I was recently accepted as a member of the feminist coalition of the UN Girls’ Education Initiative, and through that I was invited to the two-day Transforming Education Summit. LEARN was given a lot of visibility, and I was given a space where I felt like I grew. I also presented to the UN Secretary General a petition signed by 500,000 people that calls for the right to a free education for all children throughout the world, no matter their religion, ethnicity, geography, or social status. If they’re a refugee, if they’re poor, if they’re rich, they need education. The end goal is access to education for every child, especially young girls in the global south.
I know it sounds extreme, but sleeping in peace, waking up in peace, that's something I'm very grateful to Wellesley for.
How has your organization, LEARN, made school accessible to girls under Taliban rule?

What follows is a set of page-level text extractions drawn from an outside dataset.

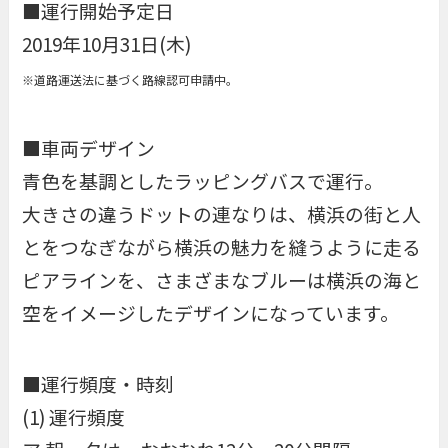
■運行開始予定日
2019年10月31日(木)
※道路運送法に基づく路線認可申請中。
■車両デザイン
青色を基調としたラッピングバスで運行。
大きさの違うドットの連なりは、横浜の街と人
とをつなぎながら横浜の魅力を縫うように走る
ピアラインを、さまざまなブルーは横浜の海と
空をイメージしたデザインになっています。
■運行頻度・時刻
(1) 運行頻度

By now, girls in Afghanistan have been at home and not allowed to attend school for more than 365 days: One academic year has been wasted. In response, LEARN has opened two more underground schools, so we now have four schools, and we don’t plan to stop there. We also partnered with the U.S. government’s Radio Free Europe/Radio Liberty—in Afghanistan, they work under the name of Radio Azadi or Freedom Radio. They take our content that we have on our website for our students, and they broadcast it to listeners all across Afghanistan. The best thing about this is students don't need internet access, and we don't need to hire a lot of teachers. So LEARN right now is trying to grow both its physical presence and its audio presence, so that we can reach students who don’t have electricity or internet access or a laptop.
What kinds of topics do girls study through LEARN?
We’re exploring how to make our curriculum more inclusive and accessible. So we’re focusing on STEM lessons in biophysics, chemistry, and mathematics, and we have partnered up with Wheeling University in West Virginia, which will be providing free ESL (English as a Second Language) classes. We are also offering courses in animation, graphic design, and website development, so at the end of the day, students have practical skills they can use to get jobs. Future students will have a full week of classes: two days of STEM, two days of animation, graphic design and web development, and two days of ESL. So this way, their STEM skills, their job skills, and their English skills are covered.
What is your upcoming memoir about?
My book, which will be published in the U.S. in the spring, focuses on girls' education, my life, and how I am the person I am today. And most importantly, how the political dynamics of the past two decades—the international politics, the national politics, and the tribal politics—failed girls in Afghanistan so deeply. It’s a very political book; it focuses on why we need to be our own leaders and why we cannot wait for someone to rescue us. But it's also very funny. I'm very happy about that.
What do you like best about WCW?
At WCW, I don't have to explain myself. WCW supports me, lets me grow, and most importantly, allows me to be who I am, no matter what political statements I make or how much I travel. In the past year, I've traveled more than 20 times to 11 different states in the U.S., which is more than most U.S. citizens. I haven't heard once from WCW, "Why are you not showing up at the office?" They know I'm doing my work. I appreciate that. So the room to grow, the ability to be flexible, the fact that everyone cheers me on—even if I don't know them—and supports me in my work and will always be there for me. Those are the things that I like about WCW.
Pashtana Durrani is a visiting fellow at the Wellesley Centers for Women. Her book, Last to Eat, Last to Learn, will be released in the U.S. in spring 2023, and she will be included in a documentary called the Superwoman Series by Afghanistan International.